### Description of the task
Restate word for word the lines of the entries below, starting with the line that holds "NOTICIAS SOBRE EL T" and ending with the line that holds "spam a todos", and no others.

[Stored data entries]
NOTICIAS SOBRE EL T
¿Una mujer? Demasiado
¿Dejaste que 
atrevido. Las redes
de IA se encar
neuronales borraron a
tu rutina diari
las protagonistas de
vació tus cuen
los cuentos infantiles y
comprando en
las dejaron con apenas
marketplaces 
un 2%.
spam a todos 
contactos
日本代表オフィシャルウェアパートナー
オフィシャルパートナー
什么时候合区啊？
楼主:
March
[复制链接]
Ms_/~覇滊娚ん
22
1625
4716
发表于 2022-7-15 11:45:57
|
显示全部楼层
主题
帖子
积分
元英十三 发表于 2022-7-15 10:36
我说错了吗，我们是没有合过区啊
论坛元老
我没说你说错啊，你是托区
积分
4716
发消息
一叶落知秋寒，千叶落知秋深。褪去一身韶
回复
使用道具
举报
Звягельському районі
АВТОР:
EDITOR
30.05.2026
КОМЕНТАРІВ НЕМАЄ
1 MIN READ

---

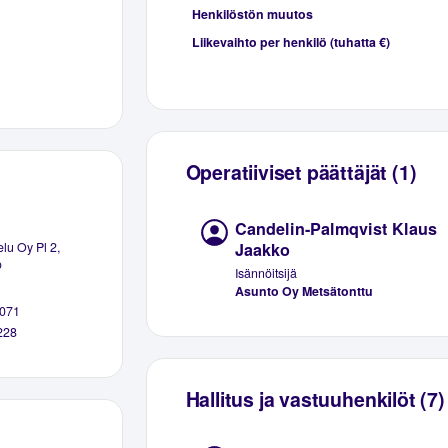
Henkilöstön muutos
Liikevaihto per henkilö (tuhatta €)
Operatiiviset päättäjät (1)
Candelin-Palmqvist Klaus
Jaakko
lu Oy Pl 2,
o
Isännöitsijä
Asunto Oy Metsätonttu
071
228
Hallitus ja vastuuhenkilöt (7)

### Completed task
NOTICIAS SOBRE EL T
¿Una mujer? Demasiado
¿Dejaste que 
atrevido. Las redes
de IA se encar
neuronales borraron a
tu rutina diari
las protagonistas de
vació tus cuen
los cuentos infantiles y
comprando en
las dejaron con apenas
marketplaces 
un 2%.
spam a todos 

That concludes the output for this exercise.